上司への突き上げも「パワハラ」認定される!? 部下が発しがちな“あの言動”もアウトの可能性
「見た目通りポンコツ」「給料泥棒」「下級の下級のくず以下」、「お前!」「判断できんやろ」 【表】職場におけるパワハラの3要素 最初の3つは、奈良県の土木事務所に勤める部下が上司に対し、LINEやショートメッセージで送った文言、次の2つは、兵庫県警の40代男性警部補が、60代の男性警部補に発した言葉だ。それぞれ5月末、6月上旬に発覚したが、共通するのは”逆パワハラ”ということだ。 奈良県のケースでは、処分は減給2か月の懲戒処分、兵庫県警のケースでは、警部補が警務部長訓戒の処分とされた。
厳密にはパワハラに「逆」はない
逆パワハラは、部下から上司に対するパワハラのことで、たとえば、部下が上司に対し、圧力かけて追い込む行為をいう。ただし、パワハラの厳密な定義に沿えば、「逆パワハラ」という言葉は存在しない。なぜなら、そもそもパワハラは、必ずしも上司がその立場を利用して、部下を追い込むことのみに限られていないからだ。 たしかに、職場においては、いまだ職務上の上下関係が重視され、絶対とはいわないまでも、あらゆる場面において「上司の命令には従うべき」という風潮が強固だ。それゆえに、「パワハラ=上司から部下」という印象が強い。しかし、これは大いなる誤解といえる。

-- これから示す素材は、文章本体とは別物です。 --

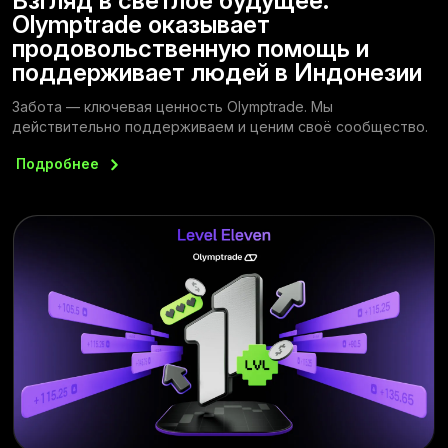
Взгляд в светлое будущее:
Olymptrade оказывает
продовольственную помощь и
поддерживает людей в Индонезии
Забота — ключевая ценность Olymptrade. Мы
действительно поддерживаем и ценим своё сообщество.
Подробнее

キーワードは「職場における優越的な関係を背景とした言動」
「上司の命令には従うべき」という風潮の影響もあるのだろうか。特に言動が激しく感じられた奈良県の事例に対するネット上のコメントは、多くが「処分が軽すぎる」というものだった。このような認識は適切なものといえるか。労働問題に詳しい辻本奈保弁護士に、”逆パワハラ”の正しい捉え方について聞いた。 ーー奈良と兵庫の事件では、部下が上司に暴言や誹謗中傷の言葉を送り、逆パワハラとして処分を受けています。 辻本弁護士:部下からのパワハラというと違和感がある人もいるかもしれませんが、厚労省の指針をみれば、上司から部下に対するものだけがパワハラでないことは明確です。キーワードは「職場における優越的な関係を背景とした言動」です。 最もわかりやすいのは職務上の地位が上位の者による言動、つまり上司から部下への”圧”ですね。しかし、これだけでなく、指針には「同僚又は部下による言動で、当該言動を行う者が業務上必要な知識や豊富な経験を有しており、当該者の協力を得なければ業務の円滑な遂行を行うことが困難であるもの」ということも記載されています。 これなどは昨今、中途採用でとくにIT系の技術職などでは、知識面で部下が上司を上回るケースも珍しくありません。そうした関係性において、部下から上司に、例えば「こんなことも分からないんですか」といったことを繰り返し発言すればパワハラになり得るということです。 ーー職場でよくありそうな光景という印象です。 辻本弁護士:ほかにも 同僚又は部下からの集団による行為で、これに抵抗又は拒絶することが困難であるものというのもあります。これは、部下が集団で上司に反抗的な対応をするようなケースにあたります。